Activity | Reproduce, exactly and in full, the lines from the one with "es donde uno" through the one with "Si occupa della" in the data below; drop pictures.

Extracted data START

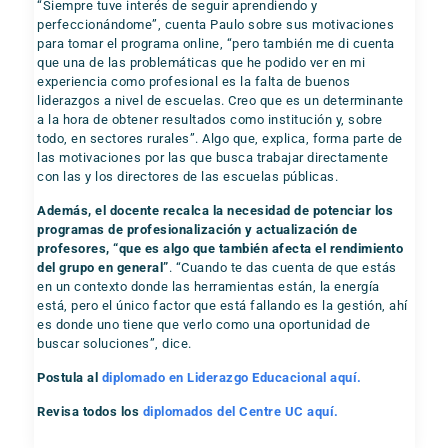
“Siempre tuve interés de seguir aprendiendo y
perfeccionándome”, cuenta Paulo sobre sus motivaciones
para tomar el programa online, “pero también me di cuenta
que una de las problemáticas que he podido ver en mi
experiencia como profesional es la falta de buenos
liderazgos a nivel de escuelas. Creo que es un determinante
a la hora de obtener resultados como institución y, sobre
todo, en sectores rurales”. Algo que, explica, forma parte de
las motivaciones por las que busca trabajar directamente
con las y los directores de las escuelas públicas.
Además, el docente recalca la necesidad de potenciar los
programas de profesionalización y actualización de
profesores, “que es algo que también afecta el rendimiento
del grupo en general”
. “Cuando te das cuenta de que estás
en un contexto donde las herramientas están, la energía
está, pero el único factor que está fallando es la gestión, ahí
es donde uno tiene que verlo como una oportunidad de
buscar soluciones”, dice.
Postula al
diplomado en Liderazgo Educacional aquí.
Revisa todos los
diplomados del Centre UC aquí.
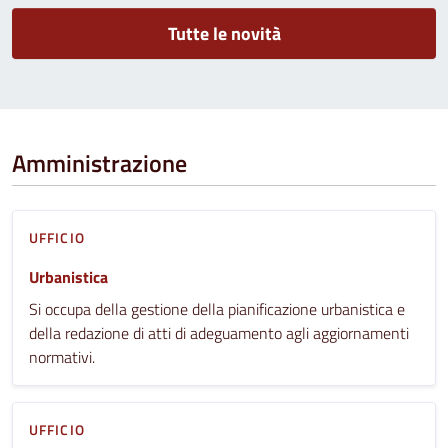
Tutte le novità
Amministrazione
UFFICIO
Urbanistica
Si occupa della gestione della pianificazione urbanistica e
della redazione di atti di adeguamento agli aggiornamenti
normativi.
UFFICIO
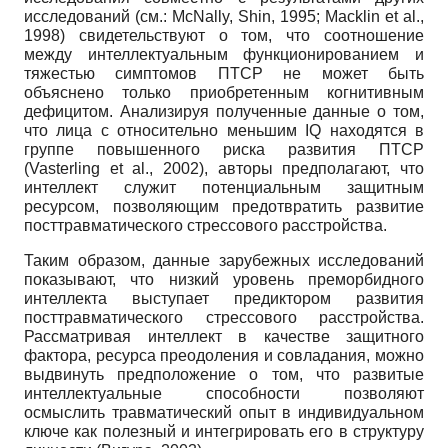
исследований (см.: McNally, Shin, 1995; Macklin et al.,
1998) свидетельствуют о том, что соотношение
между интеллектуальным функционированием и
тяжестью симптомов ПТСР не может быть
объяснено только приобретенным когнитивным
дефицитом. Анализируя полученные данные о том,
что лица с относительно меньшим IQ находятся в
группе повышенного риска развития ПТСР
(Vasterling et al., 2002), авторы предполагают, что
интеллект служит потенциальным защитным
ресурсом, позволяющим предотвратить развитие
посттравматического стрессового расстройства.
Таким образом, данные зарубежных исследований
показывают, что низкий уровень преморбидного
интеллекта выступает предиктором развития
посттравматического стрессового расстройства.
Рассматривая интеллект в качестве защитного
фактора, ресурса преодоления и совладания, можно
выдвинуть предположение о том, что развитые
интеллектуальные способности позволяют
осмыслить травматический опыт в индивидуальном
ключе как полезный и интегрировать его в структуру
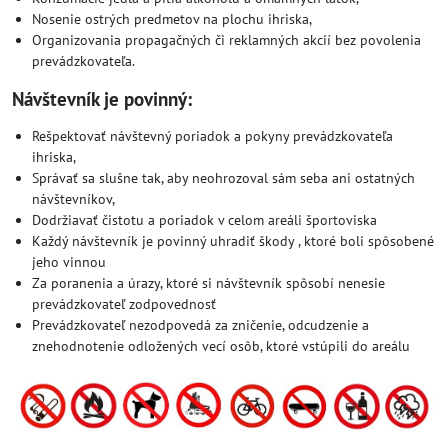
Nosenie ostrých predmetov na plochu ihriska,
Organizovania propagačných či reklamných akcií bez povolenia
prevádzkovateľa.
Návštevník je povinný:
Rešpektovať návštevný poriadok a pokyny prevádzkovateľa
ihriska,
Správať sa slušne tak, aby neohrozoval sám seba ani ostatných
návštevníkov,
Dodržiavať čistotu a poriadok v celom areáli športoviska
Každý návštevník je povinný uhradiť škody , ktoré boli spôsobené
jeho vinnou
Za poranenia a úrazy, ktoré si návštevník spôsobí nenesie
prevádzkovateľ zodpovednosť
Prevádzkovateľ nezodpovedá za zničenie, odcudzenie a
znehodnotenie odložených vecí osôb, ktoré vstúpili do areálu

Extracted data END
Extracted data START

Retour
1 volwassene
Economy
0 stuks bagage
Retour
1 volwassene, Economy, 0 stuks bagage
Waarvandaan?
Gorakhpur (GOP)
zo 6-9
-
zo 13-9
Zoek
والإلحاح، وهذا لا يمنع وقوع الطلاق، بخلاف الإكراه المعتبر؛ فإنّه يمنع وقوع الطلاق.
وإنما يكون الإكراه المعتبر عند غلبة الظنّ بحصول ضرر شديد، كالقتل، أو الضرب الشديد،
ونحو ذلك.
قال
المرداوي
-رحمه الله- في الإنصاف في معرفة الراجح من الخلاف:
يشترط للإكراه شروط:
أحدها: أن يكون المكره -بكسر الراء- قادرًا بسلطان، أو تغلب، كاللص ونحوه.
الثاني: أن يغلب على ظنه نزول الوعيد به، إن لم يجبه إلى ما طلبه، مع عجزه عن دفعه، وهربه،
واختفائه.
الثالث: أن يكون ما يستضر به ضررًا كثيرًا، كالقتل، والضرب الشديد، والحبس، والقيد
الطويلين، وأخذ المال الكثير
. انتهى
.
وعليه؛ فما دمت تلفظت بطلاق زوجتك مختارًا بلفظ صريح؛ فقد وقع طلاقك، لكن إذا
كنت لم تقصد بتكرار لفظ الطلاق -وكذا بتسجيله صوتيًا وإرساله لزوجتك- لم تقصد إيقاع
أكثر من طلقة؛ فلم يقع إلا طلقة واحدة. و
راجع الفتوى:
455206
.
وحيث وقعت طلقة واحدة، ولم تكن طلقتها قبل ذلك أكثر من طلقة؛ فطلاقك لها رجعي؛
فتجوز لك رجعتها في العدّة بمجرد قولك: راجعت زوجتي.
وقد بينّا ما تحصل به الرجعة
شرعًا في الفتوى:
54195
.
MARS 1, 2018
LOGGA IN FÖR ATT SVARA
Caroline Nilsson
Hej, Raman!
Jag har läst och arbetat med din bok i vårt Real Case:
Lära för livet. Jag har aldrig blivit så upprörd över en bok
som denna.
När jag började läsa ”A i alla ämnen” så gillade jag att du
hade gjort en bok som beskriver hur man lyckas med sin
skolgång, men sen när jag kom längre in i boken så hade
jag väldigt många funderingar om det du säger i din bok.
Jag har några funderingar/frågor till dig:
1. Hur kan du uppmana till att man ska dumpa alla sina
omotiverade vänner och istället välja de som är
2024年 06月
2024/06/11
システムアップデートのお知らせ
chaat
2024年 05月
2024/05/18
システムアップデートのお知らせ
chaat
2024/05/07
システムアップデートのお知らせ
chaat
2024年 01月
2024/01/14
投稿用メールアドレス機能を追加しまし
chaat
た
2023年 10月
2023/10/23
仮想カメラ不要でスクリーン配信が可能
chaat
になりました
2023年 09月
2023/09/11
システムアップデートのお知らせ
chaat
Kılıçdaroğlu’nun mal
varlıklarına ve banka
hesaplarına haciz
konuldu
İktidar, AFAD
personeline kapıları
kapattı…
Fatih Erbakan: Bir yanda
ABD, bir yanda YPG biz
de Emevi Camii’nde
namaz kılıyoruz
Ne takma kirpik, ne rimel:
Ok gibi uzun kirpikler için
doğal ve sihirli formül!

Extracted data END
Extracted data START

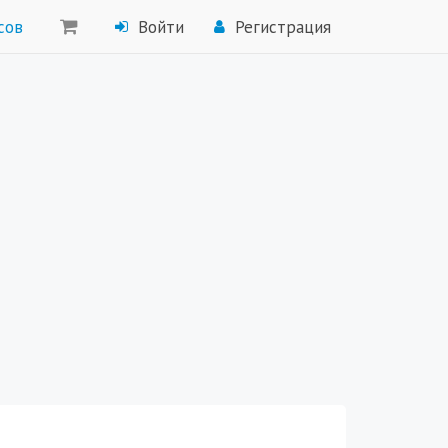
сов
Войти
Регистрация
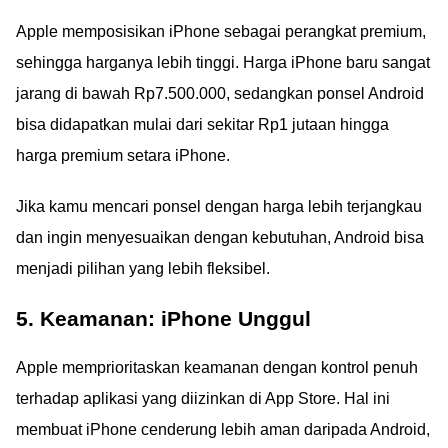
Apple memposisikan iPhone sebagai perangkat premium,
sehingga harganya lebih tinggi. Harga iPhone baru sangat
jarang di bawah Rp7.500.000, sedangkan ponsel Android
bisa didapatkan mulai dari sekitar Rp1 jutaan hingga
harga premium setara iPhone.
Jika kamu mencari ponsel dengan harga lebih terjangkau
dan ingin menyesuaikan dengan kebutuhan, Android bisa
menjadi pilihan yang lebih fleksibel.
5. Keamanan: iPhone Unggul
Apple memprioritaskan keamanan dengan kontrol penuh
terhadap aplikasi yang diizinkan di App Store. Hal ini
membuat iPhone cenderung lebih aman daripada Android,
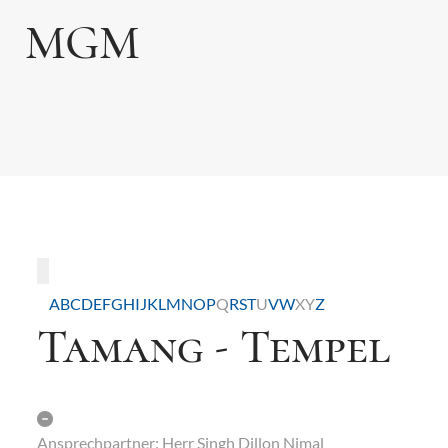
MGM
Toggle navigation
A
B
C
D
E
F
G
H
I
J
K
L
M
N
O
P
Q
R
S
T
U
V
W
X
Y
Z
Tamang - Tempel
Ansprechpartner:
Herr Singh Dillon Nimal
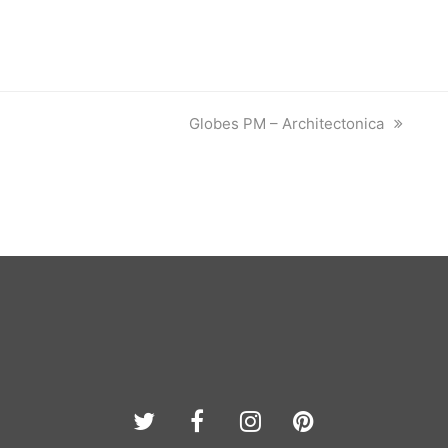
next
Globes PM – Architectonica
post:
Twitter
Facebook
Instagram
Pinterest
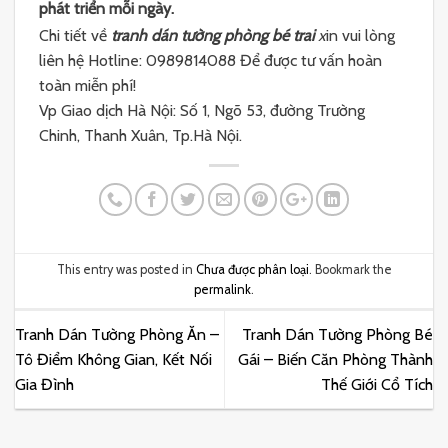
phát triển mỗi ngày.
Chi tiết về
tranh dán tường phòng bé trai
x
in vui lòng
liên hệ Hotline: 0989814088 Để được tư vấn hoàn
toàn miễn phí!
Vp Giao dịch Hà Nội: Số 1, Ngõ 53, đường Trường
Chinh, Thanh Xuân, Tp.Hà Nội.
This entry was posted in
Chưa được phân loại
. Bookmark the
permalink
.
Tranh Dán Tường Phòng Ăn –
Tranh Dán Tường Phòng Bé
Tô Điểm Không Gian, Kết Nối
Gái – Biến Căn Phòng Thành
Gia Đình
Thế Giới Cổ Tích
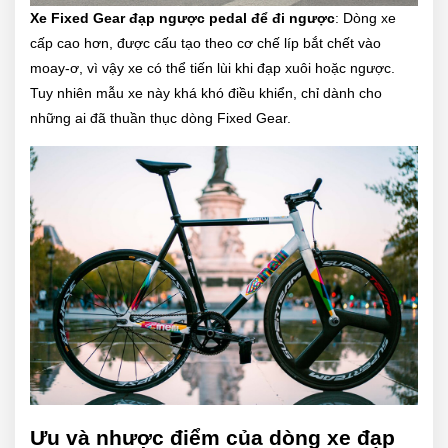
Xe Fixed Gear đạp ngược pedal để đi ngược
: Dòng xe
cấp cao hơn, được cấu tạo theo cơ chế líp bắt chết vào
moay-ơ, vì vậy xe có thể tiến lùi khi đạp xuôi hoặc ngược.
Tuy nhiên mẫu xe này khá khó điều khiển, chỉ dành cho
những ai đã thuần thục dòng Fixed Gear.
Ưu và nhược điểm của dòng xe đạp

Extracted data END

Response |
es donde uno tiene que verlo como una oportunidad de
buscar soluciones”, dice.
Postula al
diplomado en Liderazgo Educacional aquí.
Revisa todos los
diplomados del Centre UC aquí.
Tutte le novità
Amministrazione
UFFICIO
Urbanistica
Si occupa della gestione della pianificazione urbanistica e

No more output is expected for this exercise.